Work task -
Present each line of the entries below that holds the word "para".

* * * * * * *

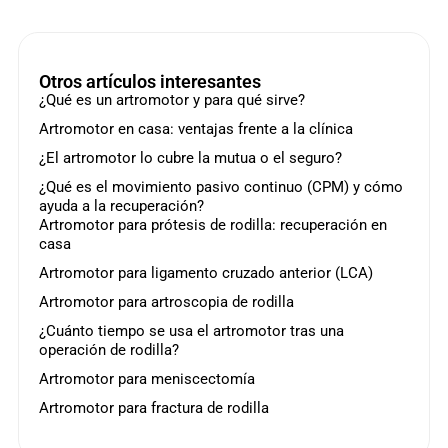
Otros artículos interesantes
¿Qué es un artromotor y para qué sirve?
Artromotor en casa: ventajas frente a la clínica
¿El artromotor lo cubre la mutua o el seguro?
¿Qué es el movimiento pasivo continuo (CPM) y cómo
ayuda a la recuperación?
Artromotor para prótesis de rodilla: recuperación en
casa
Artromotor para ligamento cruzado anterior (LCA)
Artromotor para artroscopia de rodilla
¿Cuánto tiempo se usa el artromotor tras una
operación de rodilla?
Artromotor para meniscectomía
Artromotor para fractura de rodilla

* * * * * * *

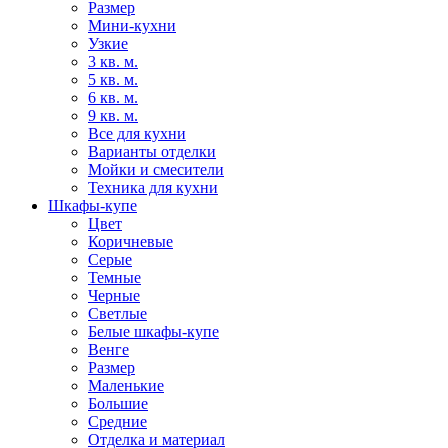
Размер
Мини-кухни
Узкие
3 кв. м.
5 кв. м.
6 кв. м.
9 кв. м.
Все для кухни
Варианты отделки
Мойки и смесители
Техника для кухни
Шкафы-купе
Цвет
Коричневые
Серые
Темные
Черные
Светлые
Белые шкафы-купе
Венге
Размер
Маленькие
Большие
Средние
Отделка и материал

* * * * * * *

Answer to this problem -
¿Qué es un artromotor y para qué sirve?
Artromotor para prótesis de rodilla: recuperación en
Artromotor para ligamento cruzado anterior (LCA)
Artromotor para artroscopia de rodilla
Artromotor para meniscectomía
Artromotor para fractura de rodilla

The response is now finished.